LINEAR 彗星 (C/1999S4) 軌道要素 (放物線)

近日点通過 = 2000/07/26.1053 (TT)
近日点距離 = 0.763984 AU
近日点引数 =  151.0719
昇交点黄経 =   83.1520 (2000.0)
軌道傾斜角 =  149.3583 

(Calcurated S.Nakano from MPEC 37026)


7月〜8月の東京での午後8時30分ごろの予想図 正面が北西 薄いブルーの線は彗星の尾が延びる方向

ちょっと期待を持たせる話し(笑)

 この彗星の軌道を見てみると、1996年春に地球に大接近して美しい姿を見せてくれた百武彗星(C/1996B2)に似ていることに気がつきます。百武彗星は、発見されたときすでに10等級で地球にかなり近づいた位置で発見されましたが、今回のLINEAR彗星(C/1999S4)はまだ4AU付近にいることになります。遠い分明るさも17等級と暗いわけですが、百武彗星が発見された約2AU付近のときのこの彗星の明るさは、現在のままを保てば百武彗星と同じ10等くらいで観測されるはずです。

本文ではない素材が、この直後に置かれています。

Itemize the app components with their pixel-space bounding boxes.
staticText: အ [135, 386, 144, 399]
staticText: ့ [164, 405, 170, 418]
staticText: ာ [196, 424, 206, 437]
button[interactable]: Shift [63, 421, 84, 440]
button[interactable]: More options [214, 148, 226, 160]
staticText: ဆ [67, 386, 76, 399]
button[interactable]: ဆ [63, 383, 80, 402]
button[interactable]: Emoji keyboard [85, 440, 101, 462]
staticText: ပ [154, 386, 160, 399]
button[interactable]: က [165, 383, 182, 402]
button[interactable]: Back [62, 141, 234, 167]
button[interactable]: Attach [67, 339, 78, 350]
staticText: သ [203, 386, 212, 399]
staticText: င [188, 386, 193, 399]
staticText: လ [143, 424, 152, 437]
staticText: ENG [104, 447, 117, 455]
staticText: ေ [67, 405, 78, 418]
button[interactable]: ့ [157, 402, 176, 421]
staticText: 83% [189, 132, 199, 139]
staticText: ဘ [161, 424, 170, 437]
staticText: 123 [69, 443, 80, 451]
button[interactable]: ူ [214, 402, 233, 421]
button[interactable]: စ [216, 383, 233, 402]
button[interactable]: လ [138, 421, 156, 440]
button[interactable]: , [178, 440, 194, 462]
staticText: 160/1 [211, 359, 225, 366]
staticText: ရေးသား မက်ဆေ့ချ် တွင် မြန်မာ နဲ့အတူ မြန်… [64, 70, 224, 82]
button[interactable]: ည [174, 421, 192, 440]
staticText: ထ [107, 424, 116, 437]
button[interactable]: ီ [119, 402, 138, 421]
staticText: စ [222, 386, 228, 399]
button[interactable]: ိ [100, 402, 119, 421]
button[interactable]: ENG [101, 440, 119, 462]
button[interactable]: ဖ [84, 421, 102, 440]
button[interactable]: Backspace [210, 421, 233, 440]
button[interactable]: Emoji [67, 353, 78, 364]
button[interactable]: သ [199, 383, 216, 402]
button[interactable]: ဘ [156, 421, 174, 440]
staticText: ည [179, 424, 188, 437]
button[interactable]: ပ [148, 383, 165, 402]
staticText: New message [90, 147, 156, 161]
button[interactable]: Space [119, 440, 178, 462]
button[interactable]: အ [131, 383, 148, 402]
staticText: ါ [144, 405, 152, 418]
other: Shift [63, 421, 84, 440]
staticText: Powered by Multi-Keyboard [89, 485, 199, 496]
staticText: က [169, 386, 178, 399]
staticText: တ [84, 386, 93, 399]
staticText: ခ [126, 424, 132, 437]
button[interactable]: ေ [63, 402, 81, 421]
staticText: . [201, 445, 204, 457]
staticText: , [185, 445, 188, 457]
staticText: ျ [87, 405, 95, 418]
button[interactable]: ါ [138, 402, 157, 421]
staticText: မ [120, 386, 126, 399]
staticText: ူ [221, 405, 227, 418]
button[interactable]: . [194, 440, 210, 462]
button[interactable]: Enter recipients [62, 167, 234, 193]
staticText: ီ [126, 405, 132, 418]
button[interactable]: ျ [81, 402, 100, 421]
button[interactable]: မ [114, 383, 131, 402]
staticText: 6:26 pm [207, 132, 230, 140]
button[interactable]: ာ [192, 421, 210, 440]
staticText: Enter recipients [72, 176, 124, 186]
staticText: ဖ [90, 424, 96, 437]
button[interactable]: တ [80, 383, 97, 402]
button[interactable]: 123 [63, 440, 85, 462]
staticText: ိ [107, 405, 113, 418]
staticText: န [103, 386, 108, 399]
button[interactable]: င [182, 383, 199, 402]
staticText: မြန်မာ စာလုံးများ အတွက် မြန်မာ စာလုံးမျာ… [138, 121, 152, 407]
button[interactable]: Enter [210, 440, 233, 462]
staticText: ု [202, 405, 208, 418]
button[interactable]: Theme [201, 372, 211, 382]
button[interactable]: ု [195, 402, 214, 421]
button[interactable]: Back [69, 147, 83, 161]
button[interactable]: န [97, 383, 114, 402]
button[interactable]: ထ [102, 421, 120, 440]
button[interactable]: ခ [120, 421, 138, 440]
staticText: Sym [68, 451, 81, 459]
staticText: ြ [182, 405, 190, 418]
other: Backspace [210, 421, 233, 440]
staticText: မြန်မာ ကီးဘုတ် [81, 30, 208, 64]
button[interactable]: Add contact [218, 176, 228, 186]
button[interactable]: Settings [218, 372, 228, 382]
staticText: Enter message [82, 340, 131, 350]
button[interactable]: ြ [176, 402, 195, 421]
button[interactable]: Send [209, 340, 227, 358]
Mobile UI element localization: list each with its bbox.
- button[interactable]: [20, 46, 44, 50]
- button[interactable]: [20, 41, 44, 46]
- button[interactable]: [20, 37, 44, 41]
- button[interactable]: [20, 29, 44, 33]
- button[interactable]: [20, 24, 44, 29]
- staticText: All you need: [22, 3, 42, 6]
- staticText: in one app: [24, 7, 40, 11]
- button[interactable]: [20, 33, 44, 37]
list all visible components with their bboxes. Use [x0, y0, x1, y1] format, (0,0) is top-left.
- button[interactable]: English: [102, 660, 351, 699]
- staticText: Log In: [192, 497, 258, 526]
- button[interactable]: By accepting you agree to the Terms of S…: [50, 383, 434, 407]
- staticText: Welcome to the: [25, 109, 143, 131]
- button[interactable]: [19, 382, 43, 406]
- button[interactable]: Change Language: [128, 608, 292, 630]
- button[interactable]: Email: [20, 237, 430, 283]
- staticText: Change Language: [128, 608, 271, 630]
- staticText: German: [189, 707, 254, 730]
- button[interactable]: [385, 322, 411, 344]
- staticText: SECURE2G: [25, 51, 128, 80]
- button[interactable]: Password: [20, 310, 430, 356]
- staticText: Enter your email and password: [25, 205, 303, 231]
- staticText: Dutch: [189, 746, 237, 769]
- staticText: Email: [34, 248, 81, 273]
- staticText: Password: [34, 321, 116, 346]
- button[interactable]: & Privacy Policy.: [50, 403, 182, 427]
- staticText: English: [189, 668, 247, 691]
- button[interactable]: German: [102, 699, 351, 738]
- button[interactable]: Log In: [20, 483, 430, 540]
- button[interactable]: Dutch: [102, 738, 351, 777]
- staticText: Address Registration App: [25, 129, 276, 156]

 百武彗星は、近日点通過の前に地球に約0.1AUまで接近しました。このときの彗星を見た方は、すばらしく細く長く延びた尾を見たことと思います。今回のLINEAR彗星はこれほどまでには接近しませんが、それでも0.3AUまで接近することがわかっています。さらに、近日点(最も太陽に近づいたとき)の通過とも重なり、この頃最も長い尾をたなびかせると考えられます。

 このときの地球と彗星の位置関係は、太陽からの距離が約0.7AU、地球から約0.3AUとなり、百武彗星の4月上旬ごろの位置関係に非常に良く似ています。見える方角もほぼ同じです。あの百武彗星の感動をもういちど見ることができるとしたら、やはり期待せざるにはいられませんね!。

 1996年4月6日の百武彗星(C/1996B2) 200mmF4にて撮影
 このときの位置は地球から0.49AU 太陽から0.71AUでした。